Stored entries
[Start of Attachment]

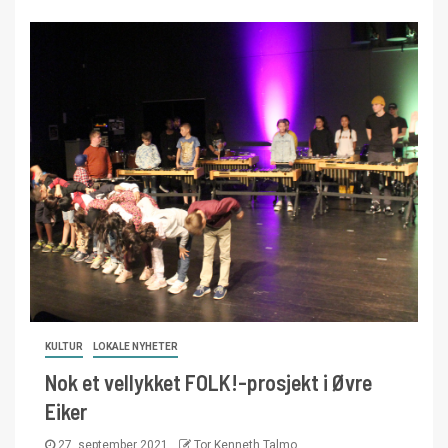
KULTUR
LOKALE NYHETER
Nok et vellykket FOLK!-prosjekt i Øvre
Eiker
27. september 2021
Tor Kenneth Talmo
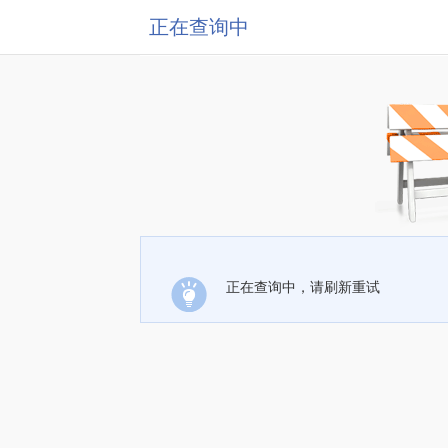
正在查询中
正在查询中，请刷新重试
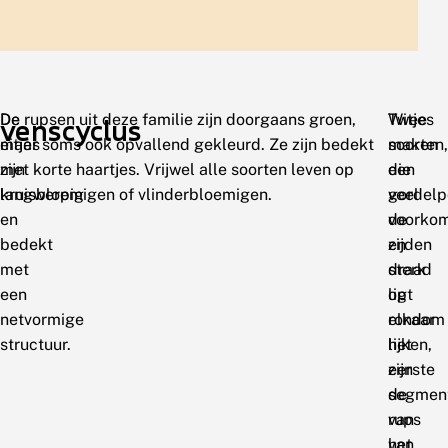
De
De rupsen uit deze familie zijn doorgaans groen,
Twee
Witjes
venscyclus
eitjes
maar soms ook opvallend gekleurd. Ze zijn bedekt
soorten,
maken
zijn
met korte haartjes. Vrijwel alle soorten leven op
die
een
langwerpig
kruisbloemigen of vlinderbloemigen.
veel
gordelp
en
voorko
de
bedekt
en
zijden
met
sterk
draad
een
op
ligt
netvormige
elkaar
rondom
structuur.
lijken,
het
zijn
eerste
de
segmen
rups
van
van
het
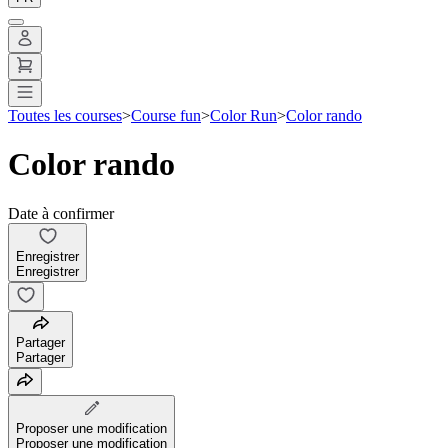
Toutes les courses
>
Course fun
>
Color Run
>
Color rando
Color rando
Date à confirmer
Enregistrer
Enregistrer
Partager
Partager
Proposer une modification
Proposer une modification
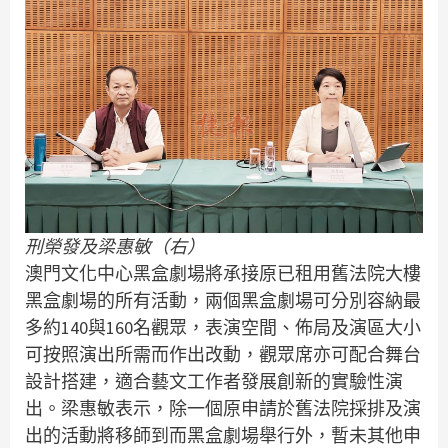
刑榮發及梁惠敏（右）
澳門文化中心黑盒劇場將承接原已租用舊法院大樓
黑盒劇場的所有活動，兩個黑盒劇場可分別容納最
多約140與160名觀眾，表演空間、佈局及演區大小
可按照演出所需而作出改動，觀眾席亦可配合舞台
設計搭建，適合藝文工作者發展創新的實驗性演
出。梁惠敏表示，除一個原申請於舊法院採排及演
出的活動將移師到而黑盒劇場舉行外，暫未其他申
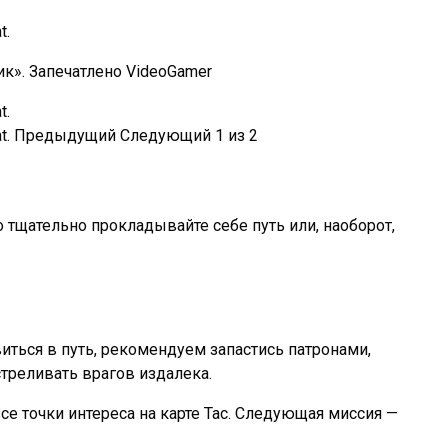
к». Запечатлено VideoGamer
Предыдущий
Следующий
1
из
2
о тщательно прокладывайте себе путь или, наоборот,
иться в путь, рекомендуем запастись патронами,
треливать врагов издалека.
се точки интереса на карте Tac. Следующая миссия —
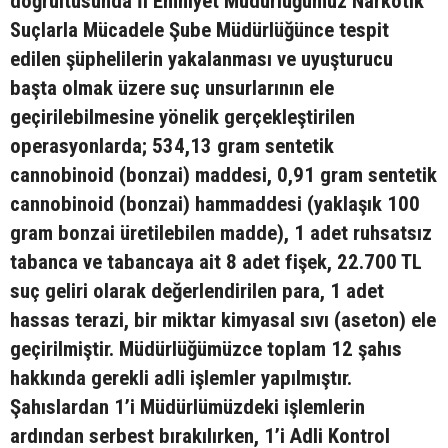
doğrultusunda İl Emniyet Müdürlüğümüz Narkotik
Suçlarla Mücadele Şube Müdürlüğünce tespit
edilen şüphelilerin yakalanması ve uyuşturucu
başta olmak üzere suç unsurlarının ele
geçirilebilmesine yönelik gerçekleştirilen
operasyonlarda; 534,13 gram sentetik
cannobinoid (bonzai) maddesi, 0,91 gram sentetik
cannobinoid (bonzai) hammaddesi (yaklaşık 100
gram bonzai üretilebilen madde), 1 adet ruhsatsız
tabanca ve tabancaya ait 8 adet fişek, 22.700 TL
suç geliri olarak değerlendirilen para, 1 adet
hassas terazi, bir miktar kimyasal sıvı (aseton) ele
geçirilmiştir. Müdürlüğümüzce toplam 12 şahıs
hakkında gerekli adli işlemler yapılmıştır.
Şahıslardan 1’i Müdürlümüzdeki işlemlerin
ardından serbest bırakılırken, 1’i Adli Kontrol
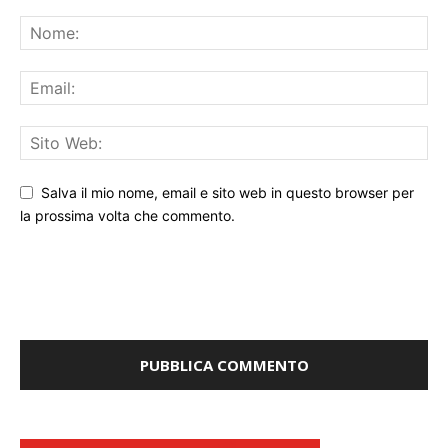
Salva il mio nome, email e sito web in questo browser per
la prossima volta che commento.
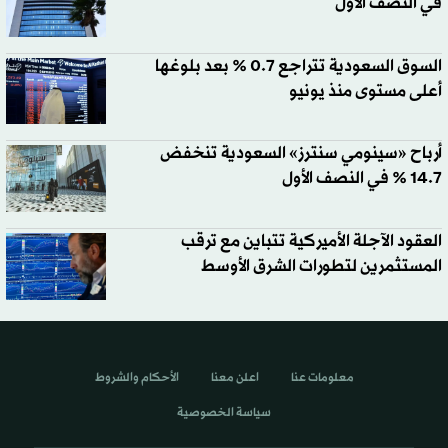
في النصف الأول
السوق السعودية تتراجع 0.7 % بعد بلوغها
أعلى مستوى منذ يونيو
أرباح «سينومي سنترز» السعودية تنخفض
14.7 % في النصف الأول
العقود الآجلة الأميركية تتباين مع ترقب
المستثمرين لتطورات الشرق الأوسط
معلومات عنا
اعلن معنا
الأحكام والشروط
سياسة الخصوصية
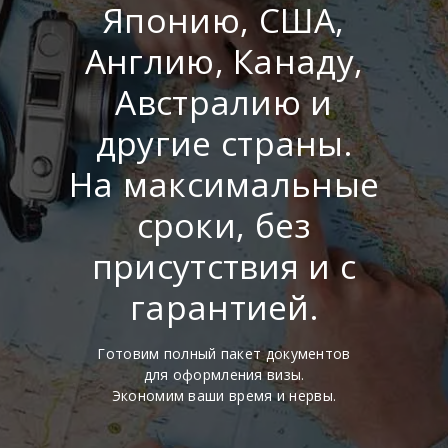
Японию, США,
Англию, Канаду,
Австралию и
другие страны.
На максимальные
сроки, без
присутствия и с
гарантией.
Готовим полный пакет документов
для оформления визы.
Экономим ваши время и нервы.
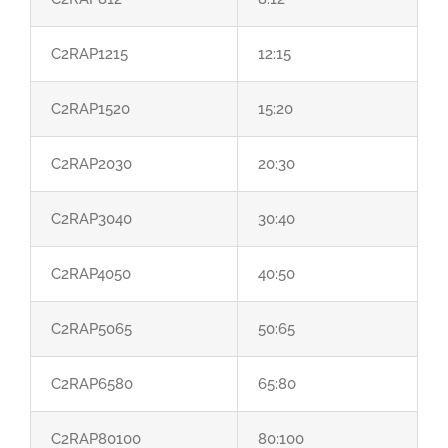
C2RAP1215
12:15
C2RAP1520
15:20
C2RAP2030
20:30
C2RAP3040
30:40
C2RAP4050
40:50
C2RAP5065
50:65
C2RAP6580
65:80
C2RAP80100
80:100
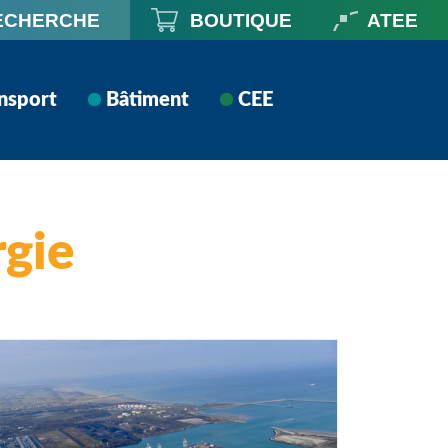
ECHERCHE
BOUTIQUE
ATEE
nsport
Bâtiment
CEE
rgie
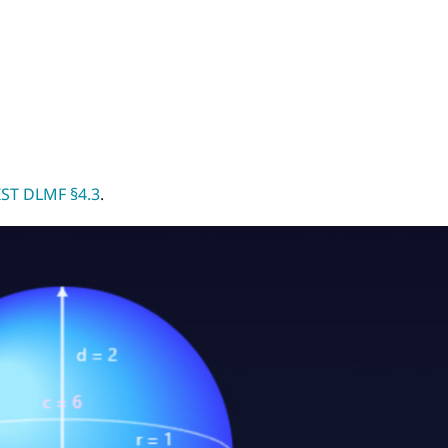
IST DLMF §4.3
.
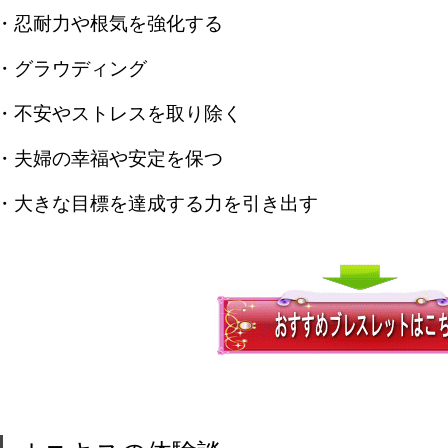
・忍耐力や根気を強化する
・グラウディング
・不安やストレスを取り除く
・夫婦の幸福や安定を保つ
・大きな目標を達成する力を引き出す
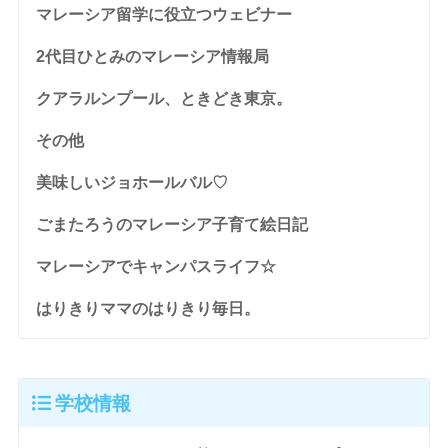
マレーシア留学に役立つウェビナー
2代目ひとみのマレーシア情報局
クアラルンプール、ときどき東京。
その他
美味しいジョホールバル♡
ごまたろうのマレーシア子育て絵日記
マレーシアでキャンパスライフ☆
はりきりママのはりきり毎日。
学校情報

[End of Attachment]

> **Exercise objective**
A faithful copy of all the data above, without its pictures, is the expected result.

> **Result of the task**
KULTUR
LOKALE NYHETER
Nok et vellykket FOLK!-prosjekt i Øvre
Eiker
27. september 2021
Tor Kenneth Talmo
正在查询中
正在查询中，请刷新重试
De
De rupsen uit deze familie zijn doorgaans groen,
Twee
Witjes
venscyclus
eitjes
maar soms ook opvallend gekleurd. Ze zijn bedekt
soorten,
maken
zijn
met korte haartjes. Vrijwel alle soorten leven op
die
een
langwerpig
kruisbloemigen of vlinderbloemigen.
veel
gordelp
en
voorko
de
bedekt
en
zijden
met
sterk
draad
een
op
ligt
netvormige
elkaar
rondom
structuur.
lijken,
het
zijn
eerste
de
segmen
rups
van
van
het
Toutes les courses
>
Course fun
>
Color Run
>
Color rando
Color rando
Date à confirmer
Enregistrer
Enregistrer
Partager
Partager
Proposer une modification
Proposer une modification
刑榮發及梁惠敏（右）
澳門文化中心黑盒劇場將承接原已租用舊法院大樓
黑盒劇場的所有活動，兩個黑盒劇場可分別容納最
多約140與160名觀眾，表演空間、佈局及演區大小
可按照演出所需而作出改動，觀眾席亦可配合舞台
設計搭建，適合藝文工作者發展創新的實驗性演
出。梁惠敏表示，除一個原申請於舊法院採排及演
出的活動將移師到而黑盒劇場舉行外，暫未其他申
к». Запечатлено VideoGamer
Предыдущий
Следующий
1
из
2
о тщательно прокладывайте себе путь или, наоборот,
иться в путь, рекомендуем запастись патронами,
треливать врагов издалека.
се точки интереса на карте Tac. Следующая миссия —
doğrultusunda İl Emniyet Müdürlüğümüz Narkotik
Suçlarla Mücadele Şube Müdürlüğünce tespit
edilen şüphelilerin yakalanması ve uyuşturucu
başta olmak üzere suç unsurlarının ele
geçirilebilmesine yönelik gerçekleştirilen
operasyonlarda; 534,13 gram sentetik
cannobinoid (bonzai) maddesi, 0,91 gram sentetik
cannobinoid (bonzai) hammaddesi (yaklaşık 100
gram bonzai üretilebilen madde), 1 adet ruhsatsız
tabanca ve tabancaya ait 8 adet fişek, 22.700 TL
suç geliri olarak değerlendirilen para, 1 adet
hassas terazi, bir miktar kimyasal sıvı (aseton) ele
geçirilmiştir. Müdürlüğümüzce toplam 12 şahıs
hakkında gerekli adli işlemler yapılmıştır.
Şahıslardan 1’i Müdürlümüzdeki işlemlerin
ardından serbest bırakılırken, 1’i Adli Kontrol
Salva il mio nome, email e sito web in questo browser per
la prossima volta che commento.
في النصف الأول
السوق السعودية تتراجع 0.7 % بعد بلوغها
أعلى مستوى منذ يونيو
أرباح «سينومي سنترز» السعودية تنخفض
14.7 % في النصف الأول
العقود الآجلة الأميركية تتباين مع ترقب
المستثمرين لتطورات الشرق الأوسط
معلومات عنا
اعلن معنا
الأحكام والشروط
سياسة الخصوصية
Японию, США,
Англию, Канаду,
Австралию и
другие страны.
На максимальные
сроки, без
присутствия и с
гарантией.
Готовим полный пакет документов
для оформления визы.
Экономим ваши время и нервы.
C2RAP1215
12:15
C2RAP1520
15:20
C2RAP2030
20:30
C2RAP3040
30:40
C2RAP4050
40:50
C2RAP5065
50:65
C2RAP6580
65:80
C2RAP80100
80:100
ECHERCHE
BOUTIQUE
ATEE
nsport
Bâtiment
CEE
rgie
IST DLMF §4.3
.
・忍耐力や根気を強化する
・グラウディング
・不安やストレスを取り除く
・夫婦の幸福や安定を保つ
・大きな目標を達成する力を引き出す
マレーシア留学に役立つウェビナー
2代目ひとみのマレーシア情報局
クアラルンプール、ときどき東京。
その他
美味しいジョホールバル♡
ごまたろうのマレーシア子育て絵日記
マレーシアでキャンパスライフ☆
はりきりママのはりきり毎日。
学校情報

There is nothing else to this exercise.